Itemizing is an alternative to taking the standard deduction, a predetermined amount set by the government. The decision to itemize depends on whether the sum of your deductible expenses is greater than the standard deduction for your filing status. All itemized deductions are reported on Schedule A (Form 1040).
The standard deduction is a specific dollar amount you can subtract from your AGI, simplifying the tax filing process. For the 2025 tax year, the standard deduction is $15,000 for single filers and those married filing separately. For heads of household, the amount is $22,500, and for married couples filing jointly, it is $30,000.
You must calculate the total of your potential itemized deductions for the year. If this total is higher than the standard deduction for your filing status, it is advantageous to itemize. For instance, if a single individual has $16,000 in allowable itemized expenses, they would choose to itemize rather than take the $15,000 standard deduction.
Certain situations may require you to itemize; for example, if you are married filing separately and your spouse itemizes, you must also itemize.
One category for itemized deductions involves medical and dental expenses, but it is restricted. You can only deduct the amount of qualifying medical expenses that exceeds 7.5% of your Adjusted Gross Income (AGI). For example, if your AGI is $60,000, the threshold is $4,500. If you incurred $7,000 in qualifying medical expenses, you could deduct $2,500.
Qualifying expenses are broad and include payments to doctors, dentists, surgeons, and other medical practitioners. The costs of hospital care, including inpatient meals and lodging, are deductible, as are payments for prescription medications. Health and long-term care insurance premiums paid with after-tax dollars can be included, as can travel costs for obtaining medical care.
Expenses that are not deductible include non-prescription drugs, toiletries, and most cosmetic surgery.
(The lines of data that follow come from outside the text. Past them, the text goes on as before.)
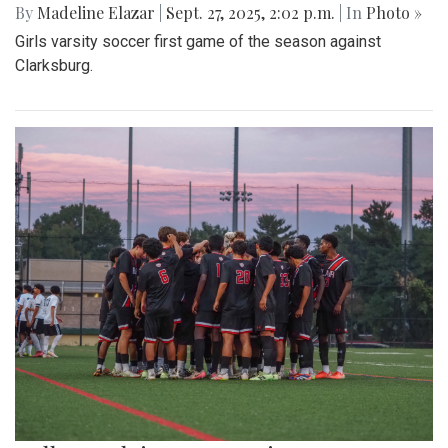
By
Madeline Elazar
|
Sept. 27, 2025, 2:02 p.m.
| In
Photo »
Girls varsity soccer first game of the season against
Clarksburg.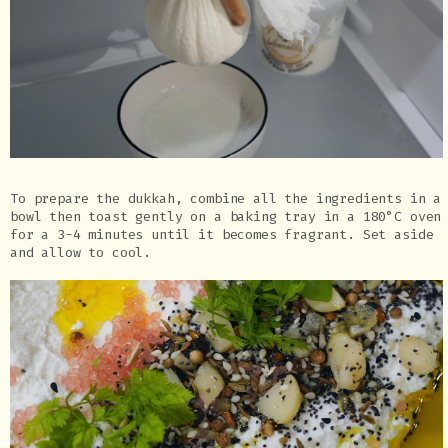
To prepare the dukkah, combine all the ingredients in a
bowl then toast gently on a baking tray in a 180°C oven
for a 3-4 minutes until it becomes fragrant. Set aside
and allow to cool.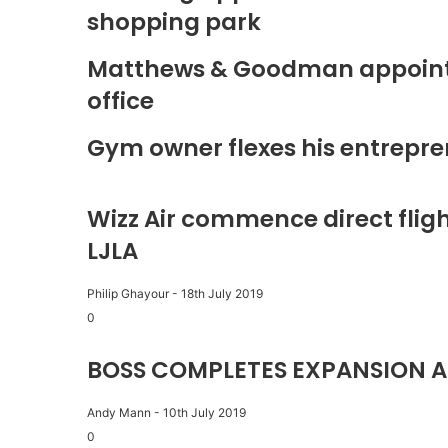
shopping park
Matthews & Goodman appoints 
office
Gym owner flexes his entrepre
Wizz Air commence direct fligh
LJLA
Philip Ghayour
-
18th July 2019
0
BOSS COMPLETES EXPANSION A
Andy Mann
-
10th July 2019
0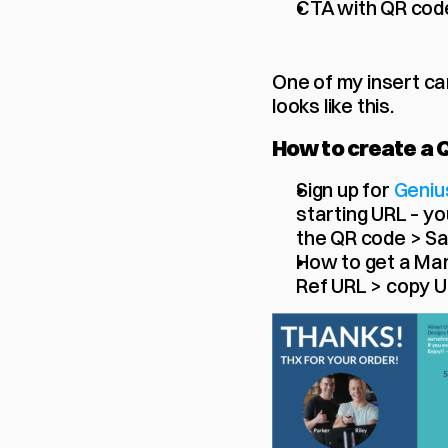
CTA with QR cod
One of my insert car
looks like this. 
How to create a 
Sign up for 
Geniu
starting URL – you
the QR code > S
How to get a Man
Ref URL > copy 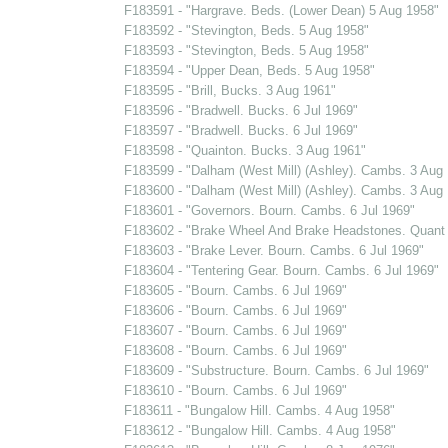
F183591 - "Hargrave. Beds. (Lower Dean) 5 Aug 1958"
F183592 - "Stevington, Beds. 5 Aug 1958"
F183593 - "Stevington, Beds. 5 Aug 1958"
F183594 - "Upper Dean, Beds. 5 Aug 1958"
F183595 - "Brill, Bucks. 3 Aug 1961"
F183596 - "Bradwell. Bucks. 6 Jul 1969"
F183597 - "Bradwell. Bucks. 6 Jul 1969"
F183598 - "Quainton. Bucks. 3 Aug 1961"
F183599 - "Dalham (West Mill) (Ashley). Cambs. 3 Aug
F183600 - "Dalham (West Mill) (Ashley). Cambs. 3 Aug
F183601 - "Governors. Bourn. Cambs. 6 Jul 1969"
F183602 - "Brake Wheel And Brake Headstones. Quant 
F183603 - "Brake Lever. Bourn. Cambs. 6 Jul 1969"
F183604 - "Tentering Gear. Bourn. Cambs. 6 Jul 1969"
F183605 - "Bourn. Cambs. 6 Jul 1969"
F183606 - "Bourn. Cambs. 6 Jul 1969"
F183607 - "Bourn. Cambs. 6 Jul 1969"
F183608 - "Bourn. Cambs. 6 Jul 1969"
F183609 - "Substructure. Bourn. Cambs. 6 Jul 1969"
F183610 - "Bourn. Cambs. 6 Jul 1969"
F183611 - "Bungalow Hill. Cambs. 4 Aug 1958"
F183612 - "Bungalow Hill. Cambs. 4 Aug 1958"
Any medical expenses reimbursed by insurance or paid using funds from a Health Savings Account (HSA) cannot be deducted.
You can deduct certain state and local taxes you paid, but this deduction is capped at $10,000 per household per year ($5,000 if married filing separately). The taxes that fall under this cap include a choice of either state and local income taxes or general sales taxes; you cannot deduct both. This is combined with any state and local real estate and personal property taxes.
To deduct income taxes, you would use the amount withheld from your paychecks plus any estimated tax payments. Alternatively, you can deduct state and local general sales taxes, an option beneficial for residents of states without an income tax. You can determine this amount using the IRS’s optional sales tax tables or by totaling your actual receipts.
Real estate taxes are paid on property you own, such as your home, while personal property taxes are based on the value of items like a car or boat.
Interest paid on loans can be a substantial itemized deduction, primarily related to home mortgages and investment activities. For homeowners, the deduction for mortgage interest applies to debt used to buy, build, or substantially improve a qualified residence, which can be a primary or second home.
For mortgages taken out after December 15, 2017, interest on up to $750,000 of mortgage debt is deductible ($375,000 if married filing separately). For mortgages that originated before this date, the limit is $1 million ($500,000 if married filing separately). Your lender reports the interest you paid for the year on Form 1098.
Interest on a home equity loan or a home equity line of credit (HELOC) is only deductible if the loan proceeds are used to buy, build, or substantially improve the home that secures the loan. If the funds are used for other personal expenses, the interest is not deductible.
A separate deduction is available for investment interest, which is interest paid on money you borrowed to purchase taxable investments, such as buying stocks on margin. The deduction for investment interest is limited to your net investment income for the year. Any investment interest paid that exceeds your net investment income can be carried forward to future tax years.
To be deductible, a contribution must be made to a qualified organization, which includes entities like churches, nonprofit hospitals, and publicly supported charities. Donations to individuals, political campaigns, or for-profit entities are not deductible. For cash contributions, including donations made by check or credit card, the deduction is limited to 60% of your adjusted gross income (AGI). If your contributions exceed this limit, you can carry the excess amount forward for up to five years.
Donating property other than cash involves more complex rules. For “ordinary income property,” which is property that would have generated ordinary income if sold, the deduction is limited to your cost basis. For “capital gain property,” such as stocks or real estate held for more than a year, you can deduct its fair market value. Record-keeping is a requirement for all charitable deductions.